Financial modelling terms explained

# Variable Costs

Variable costs are costs that change depending on the level of production. Variable costs are expenses that are directly proportional to the production level of a business.

## What Are Variable Costs?

Variable costs are costs that vary with the level of output. In other words, they increase as production increases and decrease as production decreases. Variable costs include things like the cost of raw materials, wages, and energy costs.

## How Do You Calculate Variable Costs?

Variable costs are incurred in response to changes in the level of activity or output in a business. They are costs that vary with the level of activity, and so they are also known as direct costs. For example, the cost of materials that are used in production will vary with the level of production. The cost of labour will also vary with the level of production, as will the cost of any other variable inputs used in production.

To calculate the variable cost for a given level of activity, we simply multiply the cost of the variable input by the level of activity. For example, if the cost of labour is \$10 per hour, and the level of activity is 100 hours, then the total variable cost for labour would be \$1,000. If the level of activity increases to 200 hours, then the total variable cost for labour would increase to \$2,000.

## Why Is It Important to Know Your Variable Costs?

Variable costs are important to know because they can help inform business decisions. For example, a business might decide to produce more of a product if the variable costs associated with producing that product are low. Alternatively, a business might decide to stop producing a product if the variable costs associated with producing that product are high.
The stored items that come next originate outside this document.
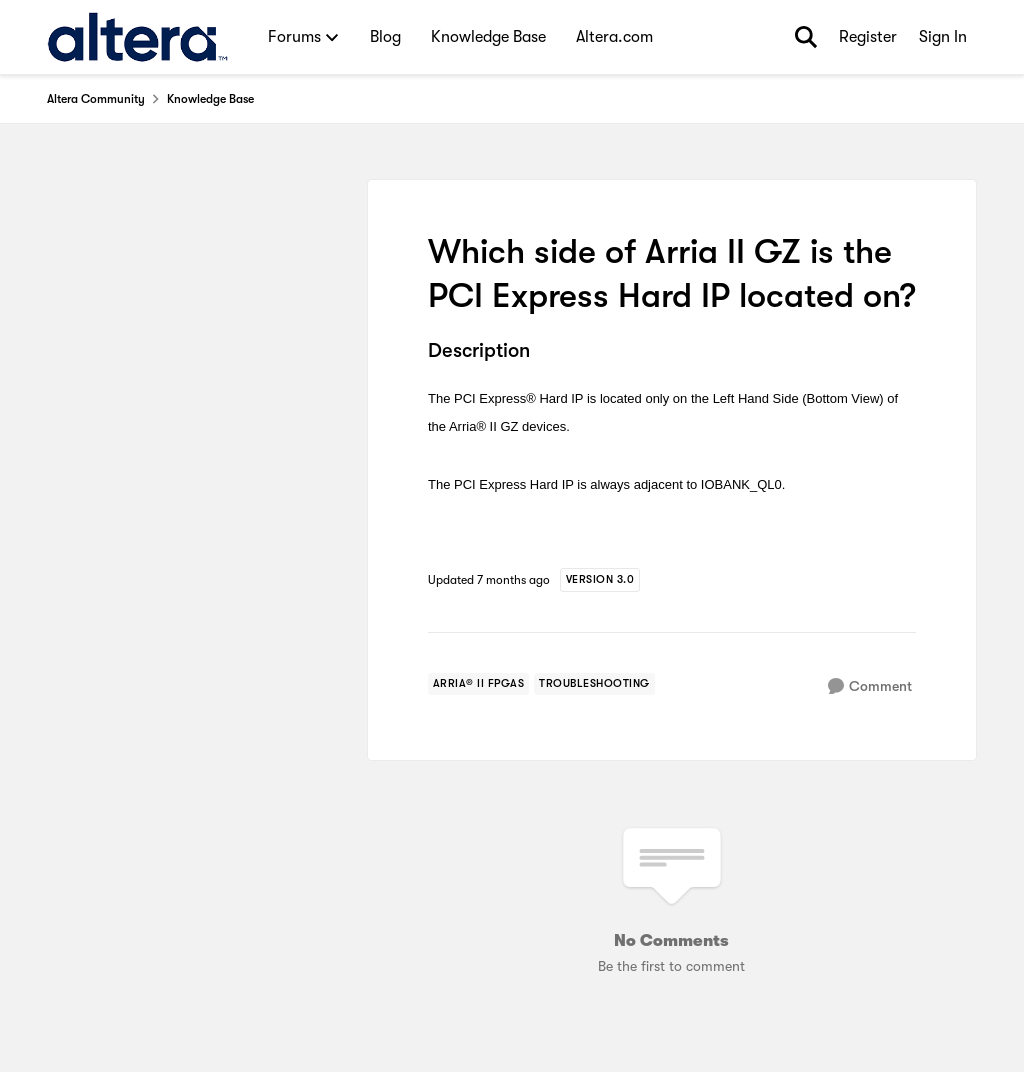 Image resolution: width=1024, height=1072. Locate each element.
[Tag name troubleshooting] (594, 684)
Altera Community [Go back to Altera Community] (96, 99)
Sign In (943, 37)
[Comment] (870, 686)
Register (868, 37)
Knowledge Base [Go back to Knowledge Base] (210, 99)
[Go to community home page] (137, 37)
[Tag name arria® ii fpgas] (479, 684) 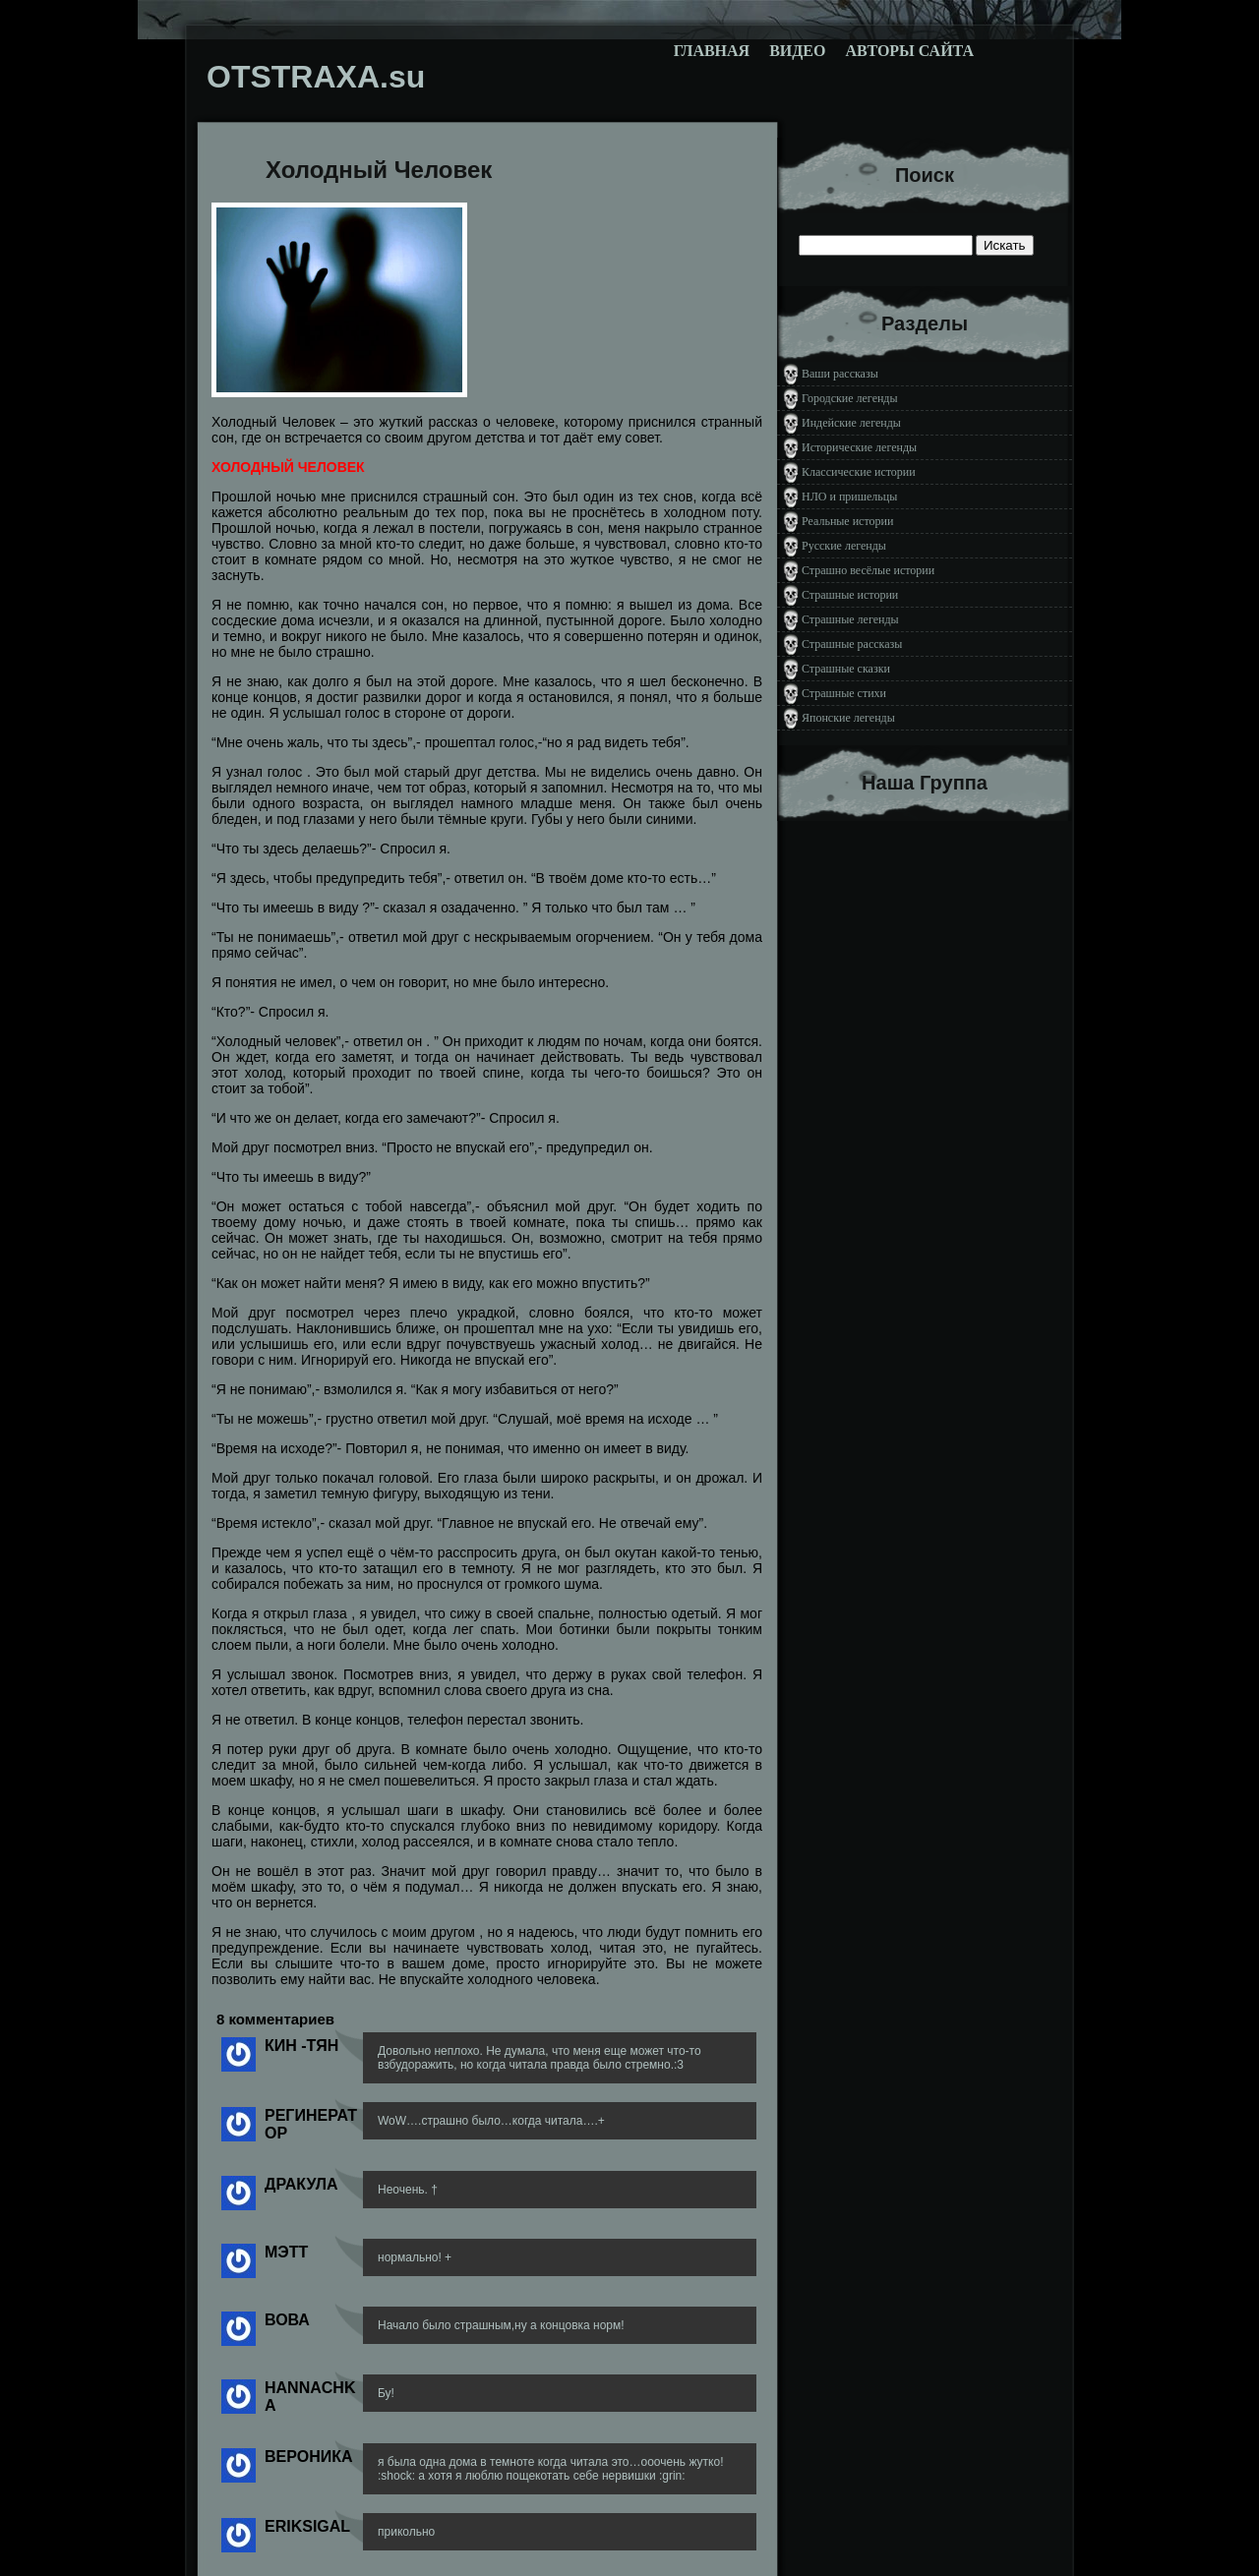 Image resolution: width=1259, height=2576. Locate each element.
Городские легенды (850, 398)
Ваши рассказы (840, 374)
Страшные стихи (844, 693)
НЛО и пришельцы (849, 496)
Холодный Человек (379, 169)
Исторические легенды (859, 447)
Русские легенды (844, 546)
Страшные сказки (846, 668)
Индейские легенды (851, 423)
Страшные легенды (850, 619)
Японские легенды (848, 718)
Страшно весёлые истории (868, 570)
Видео (797, 50)
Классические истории (859, 472)
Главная (711, 50)
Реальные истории (847, 521)
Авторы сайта (909, 50)
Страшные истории (850, 595)
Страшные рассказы (852, 644) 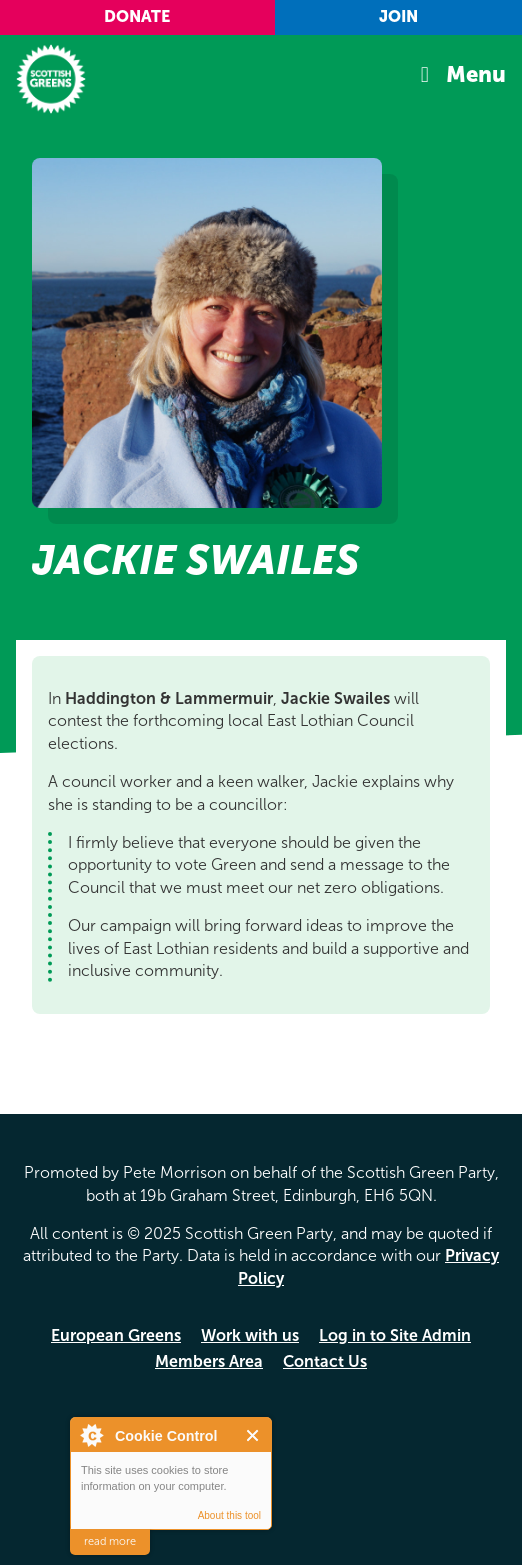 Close (253, 1435)
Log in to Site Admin (395, 1335)
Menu (476, 75)
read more (110, 1541)
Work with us (250, 1335)
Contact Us (325, 1361)
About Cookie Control (91, 1435)
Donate (137, 16)
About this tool (229, 1515)
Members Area (209, 1361)
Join (398, 16)
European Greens (116, 1335) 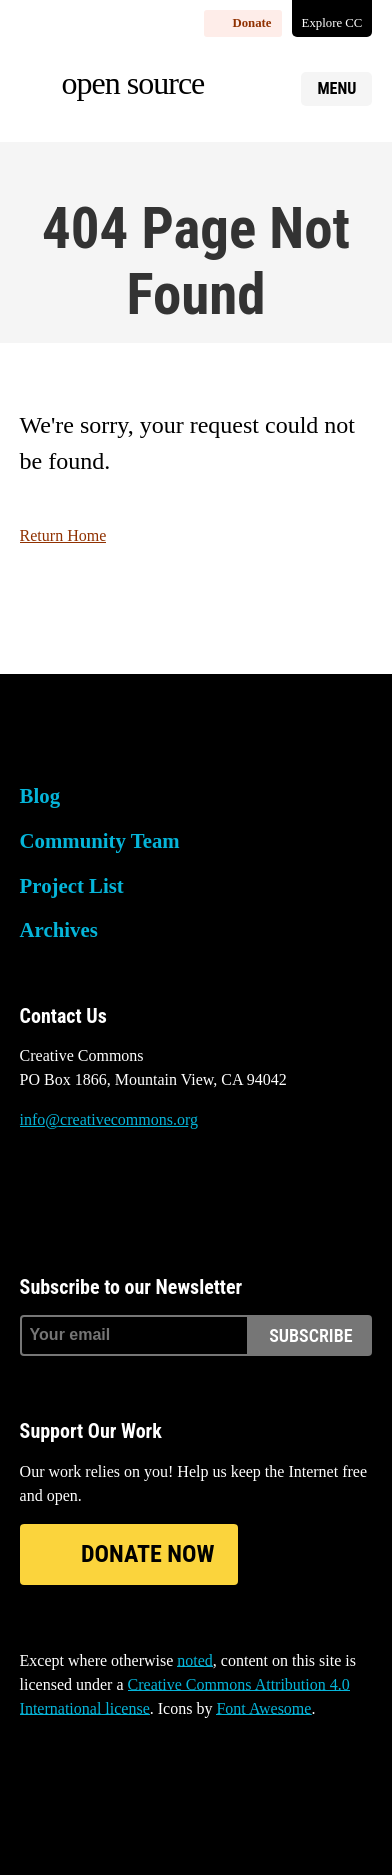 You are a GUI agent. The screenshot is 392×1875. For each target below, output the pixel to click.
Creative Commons (115, 739)
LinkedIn (143, 1195)
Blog (40, 795)
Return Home (63, 535)
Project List (72, 885)
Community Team (100, 840)
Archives (59, 929)
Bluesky (35, 1195)
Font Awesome (263, 1708)
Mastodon (89, 1195)
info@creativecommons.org (109, 1119)
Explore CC (332, 23)
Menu (336, 88)
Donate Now (147, 1554)
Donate (251, 23)
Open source (133, 83)
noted (195, 1660) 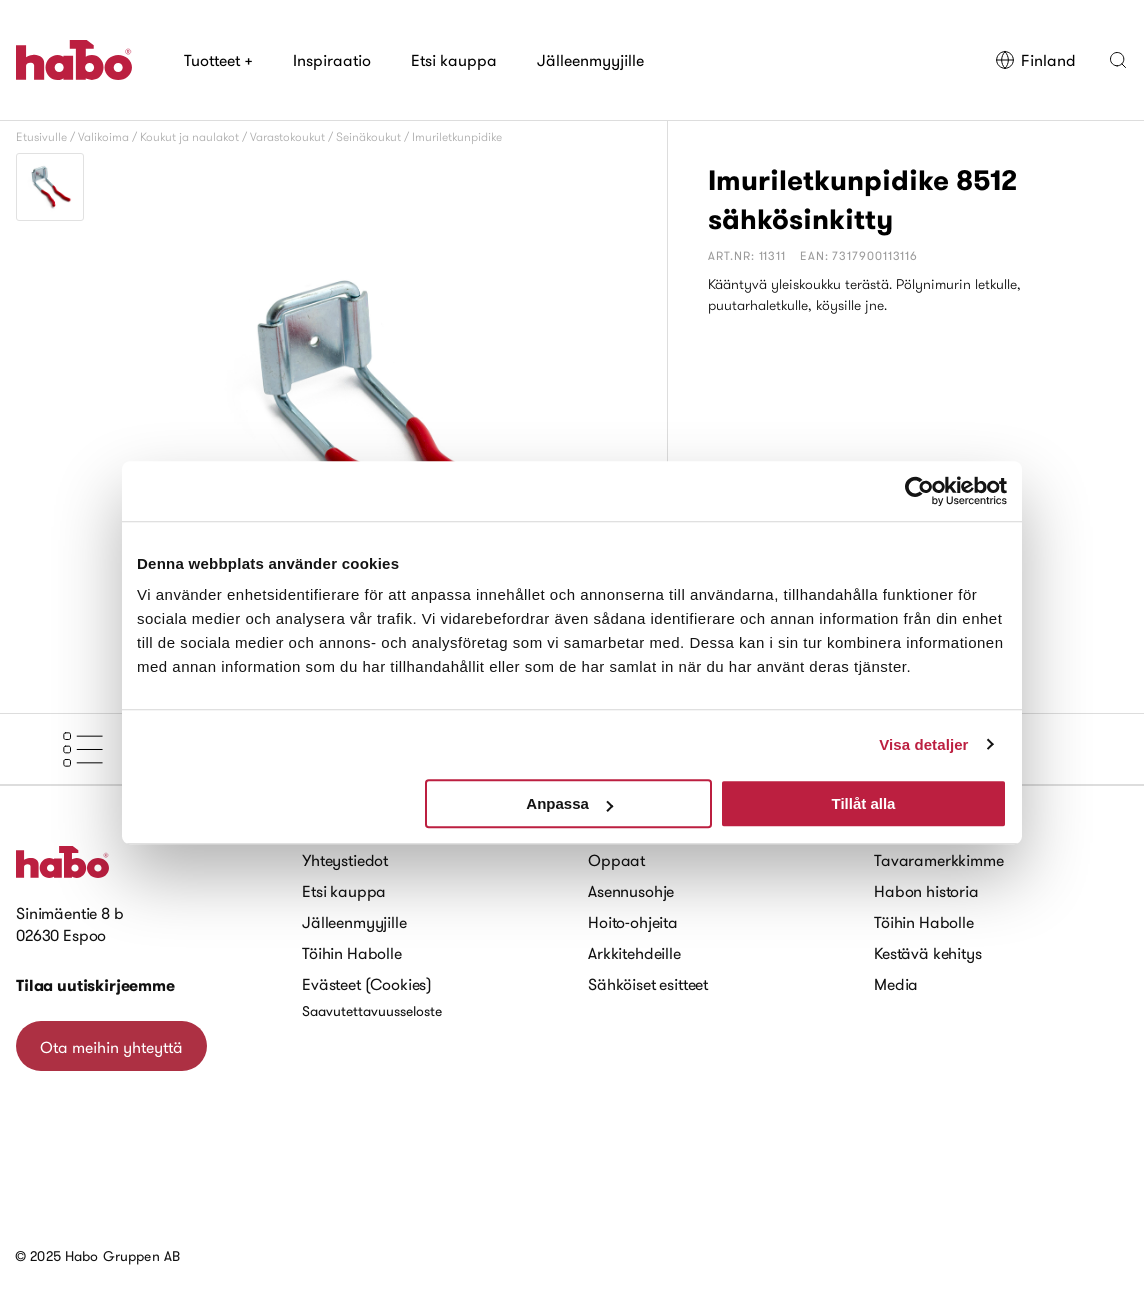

Knowing your variable costs is essential for making smart business decisions.

## What's the Difference Between a Fixed Cost and a Variable Cost?

A fixed cost is a cost that does not change with the level of production or output. A variable cost, on the other hand, does change with the level of production or output. For example, if a company has to pay a fixed rent cost of \$10,000 per month, regardless of how much product or services it produces, that would be a fixed cost. If, however, the company has to pay \$1 for each unit of product it produces, then that would be a variable cost.

## What is An Example of a Variable Cost?

Variable costs are costs that change with the amount of output produced. For example, the cost of the raw materials used in production may vary with the level of production.